# ASSIGNMENT:
Go through the data below and copy it exactly, skipping every picture.
━━━━━━━━━━━━━━━━
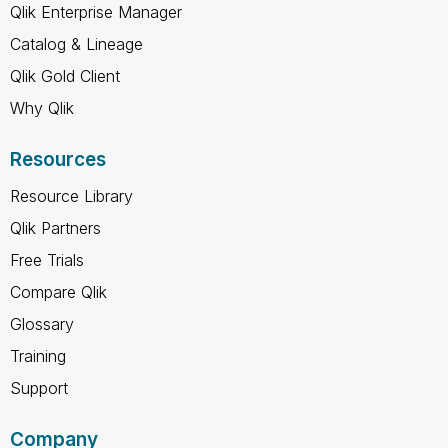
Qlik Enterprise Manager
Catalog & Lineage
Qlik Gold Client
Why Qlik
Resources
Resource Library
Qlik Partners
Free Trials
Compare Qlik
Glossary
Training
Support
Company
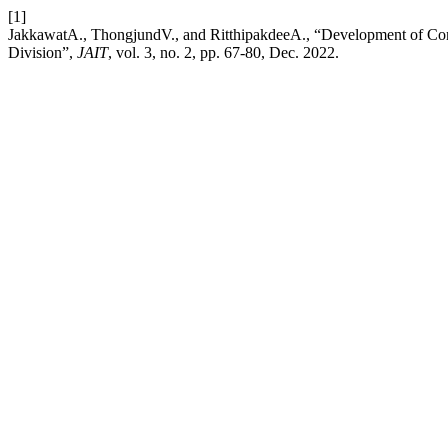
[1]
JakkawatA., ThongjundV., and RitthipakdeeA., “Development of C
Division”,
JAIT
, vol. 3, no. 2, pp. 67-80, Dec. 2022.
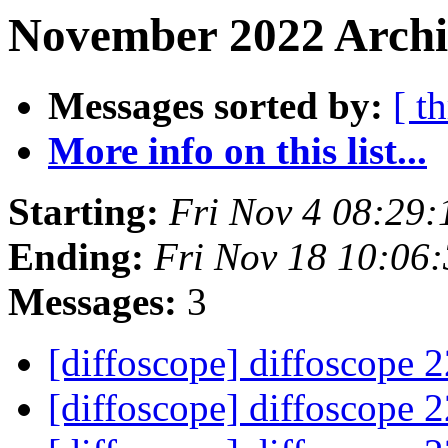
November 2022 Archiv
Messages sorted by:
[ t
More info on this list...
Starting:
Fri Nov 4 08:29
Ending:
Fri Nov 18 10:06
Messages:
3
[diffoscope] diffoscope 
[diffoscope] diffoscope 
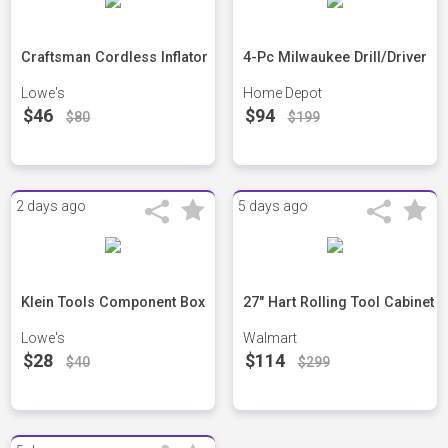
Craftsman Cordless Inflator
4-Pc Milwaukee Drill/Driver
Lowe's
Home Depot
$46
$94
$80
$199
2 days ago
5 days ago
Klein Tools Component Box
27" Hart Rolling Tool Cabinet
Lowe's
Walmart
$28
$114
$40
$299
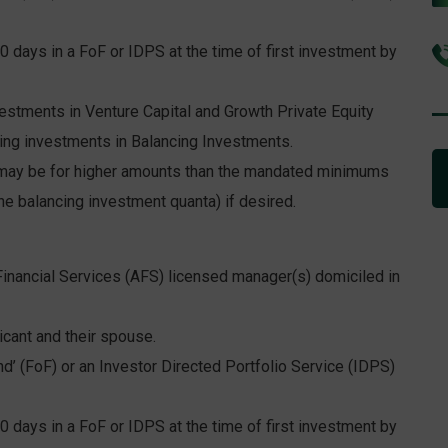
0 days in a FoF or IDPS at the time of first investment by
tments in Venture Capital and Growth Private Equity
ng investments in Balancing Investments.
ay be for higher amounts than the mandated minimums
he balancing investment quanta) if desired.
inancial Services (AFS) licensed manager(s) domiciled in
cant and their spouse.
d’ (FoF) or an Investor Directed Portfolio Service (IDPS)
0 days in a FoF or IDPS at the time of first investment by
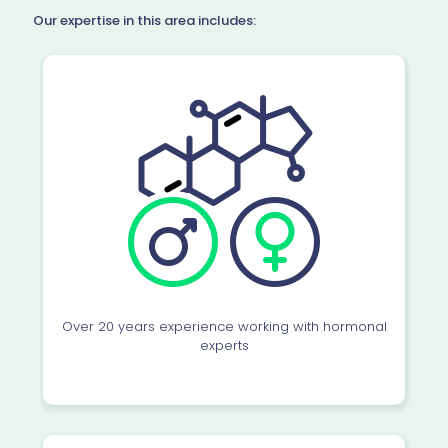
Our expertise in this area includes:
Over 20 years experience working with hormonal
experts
━━━━━━━━━━━━━━━━
# TASK SOLUTION:
Qlik Enterprise Manager
Catalog & Lineage
Qlik Gold Client
Why Qlik
Resources
Resource Library
Qlik Partners
Free Trials
Compare Qlik
Glossary
Training
Support
Company
[1]
JakkawatA., ThongjundV., and RitthipakdeeA., “Development of C
Division”,
JAIT
, vol. 3, no. 2, pp. 67-80, Dec. 2022.
November 2022 Archiv
Messages sorted by:
[ t
More info on this list...
Starting:
Fri Nov 4 08:29
Ending:
Fri Nov 18 10:06
Messages:
3
[diffoscope] diffoscope 
[diffoscope] diffoscope 
Craftsman Cordless Inflator
4-Pc Milwaukee Drill/Driver
Lowe's
Home Depot
$46
$94
$80
$199
2 days ago
5 days ago
Klein Tools Component Box
27" Hart Rolling Tool Cabinet
Lowe's
Walmart
$28
$114
$40
$299
0 days in a FoF or IDPS at the time of first investment by
tments in Venture Capital and Growth Private Equity
ng investments in Balancing Investments.
ay be for higher amounts than the mandated minimums
he balancing investment quanta) if desired.
inancial Services (AFS) licensed manager(s) domiciled in
cant and their spouse.
d’ (FoF) or an Investor Directed Portfolio Service (IDPS)
0 days in a FoF or IDPS at the time of first investment by
Our expertise in this area includes:
Over 20 years experience working with hormonal
experts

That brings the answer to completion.